После реформатского училища и реальной гимназии Николай поступил страховым агентом в «Русский Ллойд». Предельно честный, исполнительный, не пьющий и не курящий, молодой человек был назначен вскоре начальником статистического отдела. Довольно скучная служба была лишь службой, не более того, душа Людевига рвалась в море, под белый парус. Наверное, неспроста его 23-тонная яхта была названа «Утехой». Молодой чиновник жил в полярно разных мирах: днем — в конторе, среди статистической цифири, вечерами и белыми ночами — на морском просторе Финского залива, взнуздывая ветер парусом и снастями. Это было не просто развлечение, это было его истинное призвание, его судьба, его вторая профессия, ставшая с годами главной.

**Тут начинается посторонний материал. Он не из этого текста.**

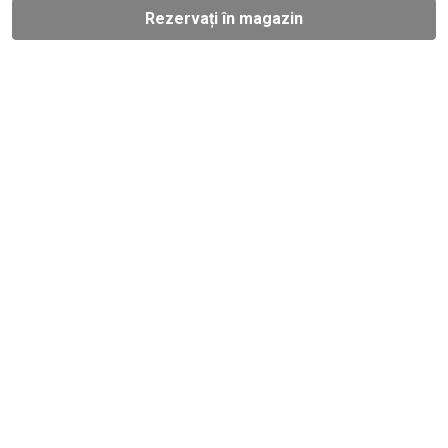
Rezervați în magazin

Перед первой мировой войной на глазах Людевига утонули брат с женой, перевернувшись на яхте. Но и эта трагедия не отвратила его от моря, от паруса. Во всяком случае, свою дочь он первым делом научил плавать и тоже пристрастил к парусу. Ольга ходила на отцовской яхте полноправным членом экипажа. Она и сейчас не может спокойно говорить о тех походах:
— Отец никогда не признавал моторных лодок. Только чистый парус…
Немолодой сухощавый матрос с аккуратными усами; взгляд прямой, с затаенной горечью. На бескозырке теснятся цифры и литеры: «1-й Балт. фл. экипаж», на плечах погончики с пестрой окантовкой вольноопределяющегося, по-флотски — охотника…
Когда началась первая мировая, Людевиг в свои тридцать семь призыву не подлежал. Тем не менее он оставил весьма обеспеченную столичную жизнь — лакей, собака-водолаз, яхта, теплое место в страховой конторе — и отправился на фронт добровольцем. Этот решительный поступок он совершил не в ура-патриотическом угаре и не в юношеском порыве к подвигам. Людевиг много читал Толстого, видимо, сочувствовал его идеям и, повинуясь голосу совести, отправился в самое пекло народной беды — на фронт. Сначала он попал рядовым в пехотный полк, но ему, завзятому паруснику, хотелось в родную стихию — на море, на флот. Он знал, что врачи в плавсостав его не пропустят: подводило зрение, он путал коричневый и зеленый цвета. И вот тут, быть может, впервые за свою безупречную жизнь страхового чиновника Людевиг словчил — выучил наизусть цветовые таблицы и… был признан годным к службе на флоте. Так на крейсере «Пересвет» оказался весьма своеобразный матрос-охотник, который возложил на себя — опять-таки добровольно — обязанности негласного корабельного летописца, точнейшего хронографа последнего похода «Пересвета».
Ольга Николаевна выложила на отцовский стол длинную голубую папку с замшевыми уголочками, подбитыми латунными шляпками. На пожелтевшей этикетке рукою Людевига было выведено: «Гибель „Пересвета“». Сердце у меня запрыгало. Передо мной лежал не просто дневник очевидца загадочного взрыва корабля, но и активнейшего члена следственной комиссии по делу «Пересвета». Я почувствовал себя марафонцем, завидевшим финишную черту. Да что марафонцем!.. Тут разом встали перед глазами библиотеки, архивы, квартиры, все люди, с которыми свел меня розыск…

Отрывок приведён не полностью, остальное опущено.